I am trying to implement neural network with RELU.
input layer -> 1 hidden layer -> relu -> output layer -> softmax layer
Above is the architecture of my neural network. I am confused about backpropagation of this relu. For derivative of RELU, if x <= 0, output is 0. if x > 0, output is 1. So when you calculate the gradient, does that mean I kill gradient decent if x<=0?
Can someone explain the backpropagation of my neural network architecture 'step by step'?
if x <= 0, output is 0. if x > 0, output is 1
The ReLU function is defined as: For x > 0 the output is x, i.e. f(x) = max(0,x)
So for the derivative f '(x) it's actually:
if x < 0, output is 0. if x > 0, output is 1.
The derivative f '(0) is not defined. So it's usually set to 0 or you modify the activation function to be f(x) = max(e,x) for a small e.

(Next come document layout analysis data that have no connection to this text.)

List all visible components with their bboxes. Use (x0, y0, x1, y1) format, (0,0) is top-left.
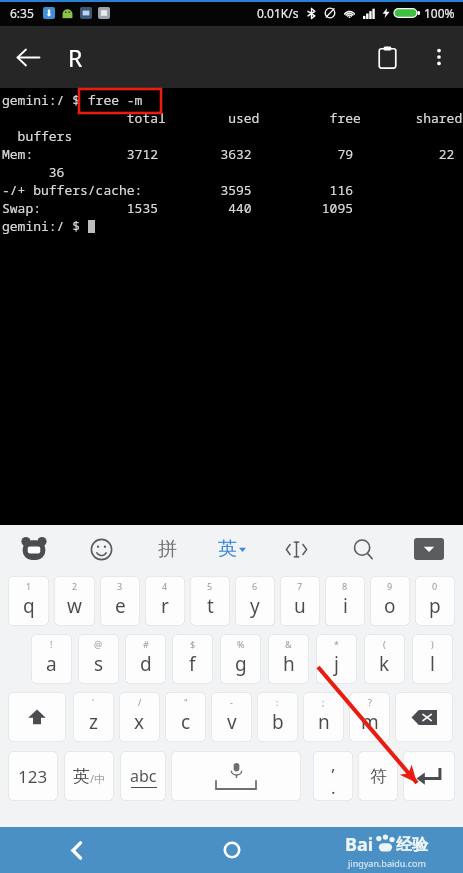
button[interactable]: abc (120, 751, 166, 801)
button[interactable]: Back (0, 29, 56, 85)
button[interactable]: % (220, 634, 261, 684)
button[interactable]: 1 (8, 576, 49, 626)
button[interactable]: ( (364, 634, 405, 684)
button[interactable]: $ (172, 634, 213, 684)
staticText: ' (92, 696, 95, 708)
button[interactable]: 2 (54, 576, 95, 626)
staticText: & (285, 638, 292, 650)
button[interactable]: 5 (190, 576, 230, 626)
button[interactable]: Emoji (81, 529, 121, 569)
staticText: e (115, 593, 126, 619)
staticText: Bai (345, 832, 374, 857)
staticText: q (23, 593, 35, 619)
staticText: w (67, 593, 82, 619)
button[interactable]: 8 (325, 576, 365, 626)
button[interactable]: Baidu input settings (14, 529, 54, 569)
staticText: , (331, 753, 336, 776)
staticText: 36 (2, 163, 65, 181)
staticText: j (334, 651, 339, 677)
button[interactable]: ! (31, 634, 72, 684)
button[interactable]: 英 (64, 751, 114, 801)
staticText: 1 (26, 580, 32, 592)
staticText: 拼 (158, 537, 177, 561)
button[interactable]: ' (73, 692, 114, 742)
button[interactable]: @ (78, 634, 119, 684)
button[interactable]: Space (171, 751, 301, 801)
button[interactable]: 0 (415, 576, 455, 626)
button[interactable]: 9 (370, 576, 410, 626)
staticText: - (230, 696, 233, 708)
button[interactable]: : (257, 692, 298, 742)
button[interactable]: 拼 (147, 529, 187, 569)
button[interactable]: ; (303, 692, 344, 742)
staticText: i (343, 593, 348, 619)
button[interactable]: / (119, 692, 160, 742)
staticText: f (189, 651, 196, 677)
staticText: gemini:/ $ (2, 217, 88, 235)
button[interactable]: Hide keyboard (409, 529, 449, 569)
staticText: 8 (342, 580, 348, 592)
button[interactable]: " (165, 692, 206, 742)
button[interactable]: ) (412, 634, 453, 684)
button[interactable]: Enter (403, 751, 455, 801)
button[interactable]: 3 (100, 576, 140, 626)
staticText: 英 (218, 537, 237, 561)
button[interactable]: 7 (280, 576, 320, 626)
staticText: Mem: 3712 3632 79 22 (2, 145, 455, 163)
staticText: 英 (73, 766, 90, 787)
staticText: 6 (252, 580, 258, 592)
staticText: # (143, 638, 149, 650)
staticText: d (140, 651, 152, 677)
button[interactable]: Move cursor (276, 529, 316, 569)
button[interactable]: Back (0, 827, 155, 873)
staticText: 符 (370, 766, 387, 787)
button[interactable]: Home (155, 827, 309, 873)
button[interactable]: 123 (8, 751, 58, 801)
button[interactable]: * (316, 634, 357, 684)
staticText: h (283, 651, 295, 677)
staticText: abc (130, 765, 157, 787)
staticText: 2 (72, 580, 78, 592)
staticText: $ (190, 638, 196, 650)
staticText: ( (383, 638, 386, 650)
staticText: l (430, 651, 435, 677)
staticText: 6:35 (10, 5, 34, 21)
button[interactable]: # (125, 634, 166, 684)
staticText: m (361, 709, 379, 735)
staticText: / (138, 696, 142, 708)
button[interactable]: Search (343, 529, 383, 569)
staticText: 100% (424, 5, 455, 21)
staticText: buffers (2, 127, 73, 145)
button[interactable]: 4 (145, 576, 185, 626)
staticText: r (161, 593, 169, 619)
staticText: v (227, 709, 237, 735)
button[interactable]: 英 (214, 531, 250, 567)
button[interactable]: 符 (358, 751, 398, 801)
staticText: * (334, 638, 339, 650)
staticText: g (235, 651, 247, 677)
staticText: 9 (387, 580, 393, 592)
button[interactable]: Backspace (395, 692, 453, 742)
staticText: 3 (117, 580, 123, 592)
staticText: % (237, 638, 245, 650)
staticText: c (181, 709, 191, 735)
staticText: 经验 (396, 835, 428, 855)
button[interactable]: ? (349, 692, 390, 742)
button[interactable]: Shift (8, 692, 66, 742)
button[interactable]: - (211, 692, 252, 742)
staticText: total used free shared (2, 109, 463, 127)
staticText: jingyan.baidu.com (348, 857, 426, 869)
button[interactable]: , (313, 751, 353, 801)
staticText: 123 (18, 765, 48, 788)
staticText: 4 (162, 580, 168, 592)
staticText: o (384, 593, 396, 619)
button[interactable]: More options (415, 33, 463, 81)
button[interactable]: Clipboard (359, 29, 415, 85)
staticText: . (331, 776, 336, 799)
button[interactable]: 6 (235, 576, 275, 626)
button[interactable]: & (268, 634, 309, 684)
staticText: n (318, 709, 330, 735)
staticText: t (207, 593, 214, 619)
staticText: 5 (207, 580, 213, 592)
staticText: " (184, 696, 188, 708)
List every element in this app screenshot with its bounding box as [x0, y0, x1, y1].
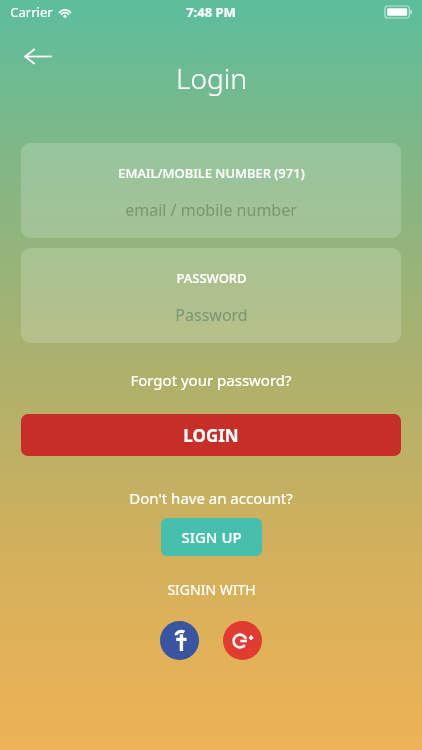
- button[interactable]: PASSWORD: [21, 248, 401, 343]
- button[interactable]: LOGIN: [21, 414, 401, 456]
- staticText: SIGN UP: [181, 527, 242, 547]
- button[interactable]: Sign in with Facebook: [160, 621, 199, 660]
- button[interactable]: EMAIL/MOBILE NUMBER (971): [21, 143, 401, 238]
- staticText: SIGNIN WITH: [167, 580, 256, 599]
- button[interactable]: Sign in with Google: [223, 621, 262, 660]
- staticText: LOGIN: [183, 424, 239, 447]
- staticText: EMAIL/MOBILE NUMBER (971): [118, 164, 305, 182]
- staticText: PASSWORD: [176, 269, 247, 287]
- staticText: Login: [176, 59, 247, 97]
- button[interactable]: SIGN UP: [161, 518, 262, 556]
- staticText: 7:48 PM: [186, 3, 236, 21]
- staticText: Carrier: [10, 3, 53, 21]
- staticText: Don't have an account?: [129, 488, 293, 508]
- staticText: Password: [175, 304, 248, 326]
- button[interactable]: Forgot your password?: [0, 365, 422, 395]
- staticText: Forgot your password?: [130, 370, 292, 390]
- staticText: email / mobile number: [125, 199, 297, 221]
- button[interactable]: Back: [13, 38, 61, 74]
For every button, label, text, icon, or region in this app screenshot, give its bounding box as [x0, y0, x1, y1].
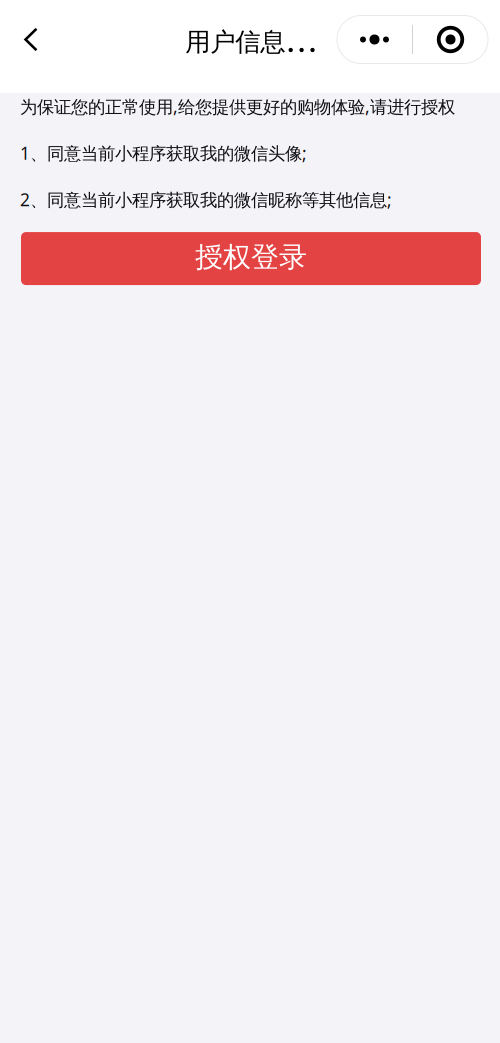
- staticText: 用户信息: [185, 26, 285, 58]
- button[interactable]: Close: [413, 16, 488, 62]
- button[interactable]: Back: [9, 16, 53, 64]
- button[interactable]: More: [337, 16, 412, 62]
- staticText: 2、同意当前小程序获取我的微信昵称等其他信息;: [20, 188, 392, 211]
- staticText: 1、同意当前小程序获取我的微信头像;: [20, 142, 307, 164]
- button[interactable]: 授权登录: [20, 232, 480, 285]
- staticText: 授权登录: [195, 240, 307, 274]
- staticText: 为保证您的正常使用,给您提供更好的购物体验,请进行授权: [20, 95, 455, 118]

Generally: A ReLU is a unit that uses the rectifier activation function. That means it works exactly like any other hidden layer but except tanh(x), sigmoid(x) or whatever activation you use, you'll instead use f(x) = max(0,x).
If you have written code for a working multilayer network with sigmoid activation it's literally 1 line of change. Nothing about forward- or back-propagation changes algorithmically. If you haven't got the simpler model working yet, go back and start with that first. Otherwise your question isn't really about ReLUs but about implementing a NN as a whole.